* _Assignment_
For this exercise, please find the lines in the entries that include the word "eigenen" and copy them.

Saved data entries
++++++++

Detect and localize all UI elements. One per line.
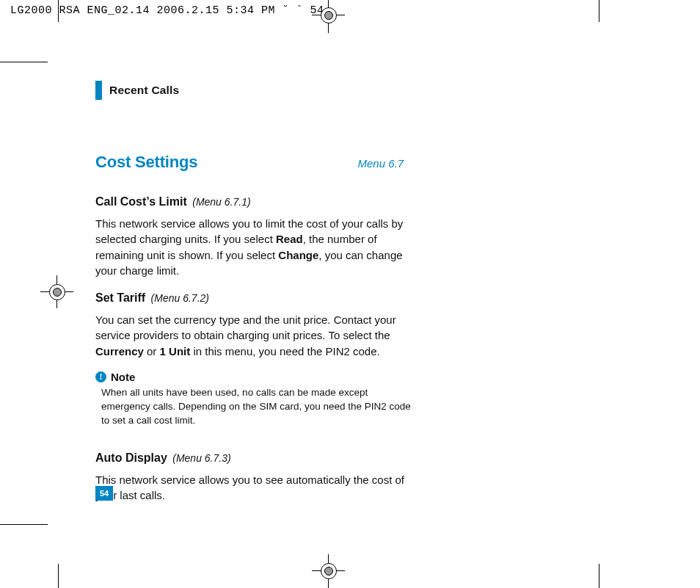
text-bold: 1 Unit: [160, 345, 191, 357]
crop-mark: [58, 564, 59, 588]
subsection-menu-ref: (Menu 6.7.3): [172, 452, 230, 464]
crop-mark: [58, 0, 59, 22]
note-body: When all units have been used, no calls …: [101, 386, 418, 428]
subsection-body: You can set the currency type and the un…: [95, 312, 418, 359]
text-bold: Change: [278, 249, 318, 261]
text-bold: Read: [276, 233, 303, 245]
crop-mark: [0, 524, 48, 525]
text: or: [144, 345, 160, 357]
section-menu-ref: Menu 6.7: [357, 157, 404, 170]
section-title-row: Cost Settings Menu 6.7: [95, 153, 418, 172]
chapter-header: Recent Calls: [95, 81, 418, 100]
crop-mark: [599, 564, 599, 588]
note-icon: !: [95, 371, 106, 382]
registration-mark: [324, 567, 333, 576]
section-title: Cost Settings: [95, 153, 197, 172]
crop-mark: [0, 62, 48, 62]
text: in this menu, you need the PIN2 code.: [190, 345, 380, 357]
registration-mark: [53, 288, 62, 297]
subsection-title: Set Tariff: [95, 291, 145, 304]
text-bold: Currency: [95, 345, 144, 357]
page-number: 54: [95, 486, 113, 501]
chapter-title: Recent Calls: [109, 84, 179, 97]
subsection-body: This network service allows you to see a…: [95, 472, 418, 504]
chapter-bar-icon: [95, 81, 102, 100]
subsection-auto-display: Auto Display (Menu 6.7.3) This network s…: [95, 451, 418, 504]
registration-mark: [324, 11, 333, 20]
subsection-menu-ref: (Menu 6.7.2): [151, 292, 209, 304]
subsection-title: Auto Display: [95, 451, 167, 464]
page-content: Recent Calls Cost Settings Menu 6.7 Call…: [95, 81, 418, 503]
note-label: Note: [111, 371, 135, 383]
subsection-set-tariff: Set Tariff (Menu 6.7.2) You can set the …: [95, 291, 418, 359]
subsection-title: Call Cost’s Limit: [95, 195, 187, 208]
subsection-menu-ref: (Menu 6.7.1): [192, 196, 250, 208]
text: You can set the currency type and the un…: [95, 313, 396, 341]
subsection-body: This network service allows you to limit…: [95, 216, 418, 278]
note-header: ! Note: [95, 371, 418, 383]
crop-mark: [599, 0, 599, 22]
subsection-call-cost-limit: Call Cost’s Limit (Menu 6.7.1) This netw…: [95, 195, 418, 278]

++++++++

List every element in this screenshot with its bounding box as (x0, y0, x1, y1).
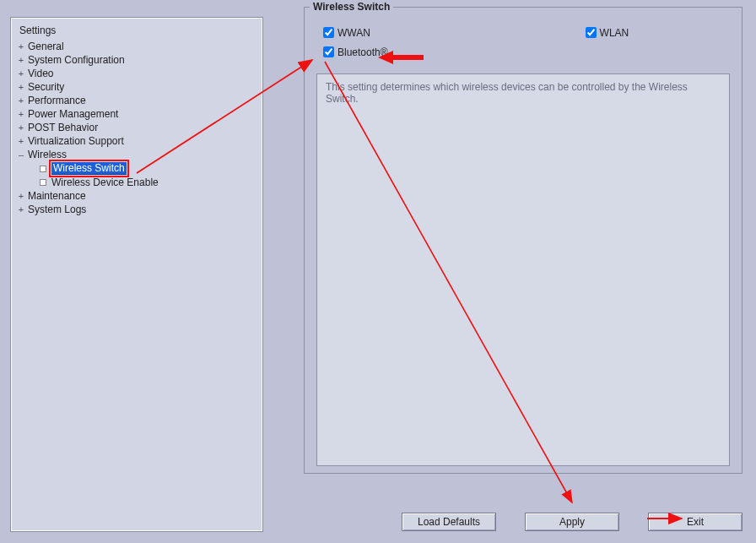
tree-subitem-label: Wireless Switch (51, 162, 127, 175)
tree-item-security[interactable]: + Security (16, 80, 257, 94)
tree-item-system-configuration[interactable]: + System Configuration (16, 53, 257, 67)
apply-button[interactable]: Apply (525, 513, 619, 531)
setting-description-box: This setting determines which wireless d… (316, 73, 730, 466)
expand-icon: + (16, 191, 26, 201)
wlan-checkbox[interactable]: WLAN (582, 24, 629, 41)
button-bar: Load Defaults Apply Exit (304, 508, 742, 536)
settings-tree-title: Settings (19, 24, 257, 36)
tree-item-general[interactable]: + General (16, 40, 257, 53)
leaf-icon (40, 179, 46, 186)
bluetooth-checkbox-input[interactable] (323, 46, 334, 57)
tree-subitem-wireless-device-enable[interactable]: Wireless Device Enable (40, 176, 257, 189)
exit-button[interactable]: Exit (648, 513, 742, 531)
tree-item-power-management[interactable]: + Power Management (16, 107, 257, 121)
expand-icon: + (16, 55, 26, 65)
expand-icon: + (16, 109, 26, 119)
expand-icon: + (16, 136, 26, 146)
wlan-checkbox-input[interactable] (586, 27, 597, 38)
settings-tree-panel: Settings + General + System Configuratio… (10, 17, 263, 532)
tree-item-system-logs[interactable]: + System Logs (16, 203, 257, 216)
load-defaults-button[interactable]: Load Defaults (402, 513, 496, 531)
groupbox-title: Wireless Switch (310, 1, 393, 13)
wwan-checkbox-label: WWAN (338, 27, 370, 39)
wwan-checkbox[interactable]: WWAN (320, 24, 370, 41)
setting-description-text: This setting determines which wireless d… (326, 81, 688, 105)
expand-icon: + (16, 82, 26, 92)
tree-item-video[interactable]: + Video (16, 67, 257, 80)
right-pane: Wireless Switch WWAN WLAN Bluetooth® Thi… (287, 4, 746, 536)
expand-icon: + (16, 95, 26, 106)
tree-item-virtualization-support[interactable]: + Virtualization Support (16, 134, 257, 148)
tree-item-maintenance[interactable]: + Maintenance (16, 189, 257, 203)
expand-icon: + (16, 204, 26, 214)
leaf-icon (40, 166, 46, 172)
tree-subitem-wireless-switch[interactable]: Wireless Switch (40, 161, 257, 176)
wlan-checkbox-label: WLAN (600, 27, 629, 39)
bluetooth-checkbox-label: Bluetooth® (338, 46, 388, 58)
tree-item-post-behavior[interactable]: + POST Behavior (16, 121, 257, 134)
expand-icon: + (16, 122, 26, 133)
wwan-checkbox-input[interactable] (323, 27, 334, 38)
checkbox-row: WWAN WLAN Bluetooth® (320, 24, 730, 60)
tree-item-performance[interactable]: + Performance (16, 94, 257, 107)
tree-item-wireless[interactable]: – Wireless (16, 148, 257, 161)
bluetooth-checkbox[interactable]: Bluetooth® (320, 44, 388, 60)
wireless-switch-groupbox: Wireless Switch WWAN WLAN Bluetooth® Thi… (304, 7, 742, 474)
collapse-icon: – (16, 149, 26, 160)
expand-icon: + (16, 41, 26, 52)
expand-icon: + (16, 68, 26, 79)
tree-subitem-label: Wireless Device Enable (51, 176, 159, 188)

++++++++

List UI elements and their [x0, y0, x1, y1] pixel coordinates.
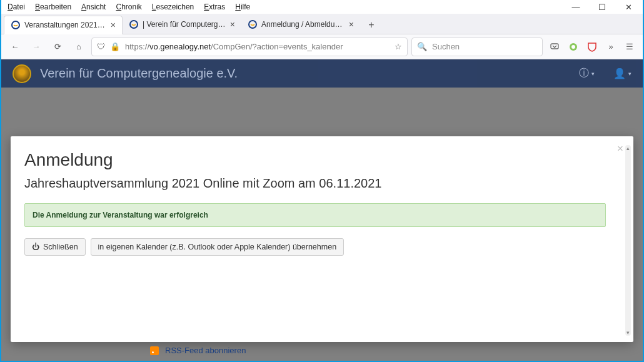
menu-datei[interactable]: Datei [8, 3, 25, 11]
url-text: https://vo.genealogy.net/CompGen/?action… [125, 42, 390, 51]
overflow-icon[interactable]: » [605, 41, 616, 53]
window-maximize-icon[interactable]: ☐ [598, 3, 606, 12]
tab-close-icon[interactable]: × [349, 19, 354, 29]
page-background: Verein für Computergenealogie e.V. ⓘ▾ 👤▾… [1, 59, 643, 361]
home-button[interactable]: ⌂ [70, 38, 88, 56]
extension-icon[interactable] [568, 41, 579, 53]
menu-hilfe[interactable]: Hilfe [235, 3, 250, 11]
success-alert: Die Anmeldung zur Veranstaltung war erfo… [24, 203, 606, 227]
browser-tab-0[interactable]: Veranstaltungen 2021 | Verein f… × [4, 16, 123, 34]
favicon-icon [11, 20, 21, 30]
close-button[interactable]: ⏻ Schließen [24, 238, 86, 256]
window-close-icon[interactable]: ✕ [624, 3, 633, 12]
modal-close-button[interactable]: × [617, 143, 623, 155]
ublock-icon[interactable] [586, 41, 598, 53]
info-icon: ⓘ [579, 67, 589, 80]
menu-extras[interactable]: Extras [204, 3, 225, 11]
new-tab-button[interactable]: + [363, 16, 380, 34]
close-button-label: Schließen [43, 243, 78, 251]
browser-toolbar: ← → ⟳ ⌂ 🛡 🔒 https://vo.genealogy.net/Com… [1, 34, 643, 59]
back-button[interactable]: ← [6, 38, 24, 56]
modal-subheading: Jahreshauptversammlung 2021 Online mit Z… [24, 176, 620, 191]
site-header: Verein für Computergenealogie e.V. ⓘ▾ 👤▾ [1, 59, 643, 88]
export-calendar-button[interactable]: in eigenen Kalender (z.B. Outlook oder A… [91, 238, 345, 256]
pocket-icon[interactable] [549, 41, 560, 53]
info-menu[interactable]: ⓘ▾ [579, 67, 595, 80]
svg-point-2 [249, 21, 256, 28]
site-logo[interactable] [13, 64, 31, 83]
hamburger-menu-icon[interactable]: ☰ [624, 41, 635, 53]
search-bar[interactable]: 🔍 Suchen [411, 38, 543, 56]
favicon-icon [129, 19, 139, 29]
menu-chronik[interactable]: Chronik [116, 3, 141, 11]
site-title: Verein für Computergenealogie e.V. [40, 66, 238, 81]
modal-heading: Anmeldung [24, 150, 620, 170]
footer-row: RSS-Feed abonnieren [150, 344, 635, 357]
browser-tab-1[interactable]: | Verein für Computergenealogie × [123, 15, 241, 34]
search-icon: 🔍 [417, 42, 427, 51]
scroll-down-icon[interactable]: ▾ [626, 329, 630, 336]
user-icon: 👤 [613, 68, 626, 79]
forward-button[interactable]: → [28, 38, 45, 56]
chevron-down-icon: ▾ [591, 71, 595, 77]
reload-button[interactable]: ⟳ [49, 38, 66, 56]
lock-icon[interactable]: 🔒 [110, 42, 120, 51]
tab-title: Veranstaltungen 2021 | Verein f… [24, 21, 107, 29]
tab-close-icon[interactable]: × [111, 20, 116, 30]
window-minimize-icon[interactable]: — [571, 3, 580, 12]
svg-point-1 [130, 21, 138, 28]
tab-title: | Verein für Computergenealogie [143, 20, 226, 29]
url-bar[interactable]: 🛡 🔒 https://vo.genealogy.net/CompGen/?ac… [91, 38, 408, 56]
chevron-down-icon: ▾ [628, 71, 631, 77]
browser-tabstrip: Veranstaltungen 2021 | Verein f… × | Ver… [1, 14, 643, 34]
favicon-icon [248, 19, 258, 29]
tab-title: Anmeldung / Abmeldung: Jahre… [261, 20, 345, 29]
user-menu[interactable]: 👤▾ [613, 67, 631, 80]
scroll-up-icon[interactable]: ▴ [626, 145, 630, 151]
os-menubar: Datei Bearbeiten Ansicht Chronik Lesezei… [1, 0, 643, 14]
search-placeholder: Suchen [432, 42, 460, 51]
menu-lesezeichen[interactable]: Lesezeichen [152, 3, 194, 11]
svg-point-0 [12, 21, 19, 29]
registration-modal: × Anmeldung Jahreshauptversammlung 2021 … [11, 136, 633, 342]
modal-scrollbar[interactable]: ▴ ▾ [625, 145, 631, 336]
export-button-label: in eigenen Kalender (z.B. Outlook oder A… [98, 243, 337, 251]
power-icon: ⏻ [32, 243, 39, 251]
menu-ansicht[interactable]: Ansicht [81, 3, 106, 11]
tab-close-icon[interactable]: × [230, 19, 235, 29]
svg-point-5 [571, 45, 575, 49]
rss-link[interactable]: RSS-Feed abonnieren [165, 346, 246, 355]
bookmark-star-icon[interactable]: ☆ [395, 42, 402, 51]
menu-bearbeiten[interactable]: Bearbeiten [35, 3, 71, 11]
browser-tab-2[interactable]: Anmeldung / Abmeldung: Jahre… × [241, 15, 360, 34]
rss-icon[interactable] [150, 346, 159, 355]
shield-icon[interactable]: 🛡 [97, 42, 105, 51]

++++++++

* _Written solution_
export-calendar-button[interactable]: in eigenen Kalender (z.B. Outlook oder A… [91, 238, 345, 256]
export-button-label: in eigenen Kalender (z.B. Outlook oder A… [98, 243, 337, 251]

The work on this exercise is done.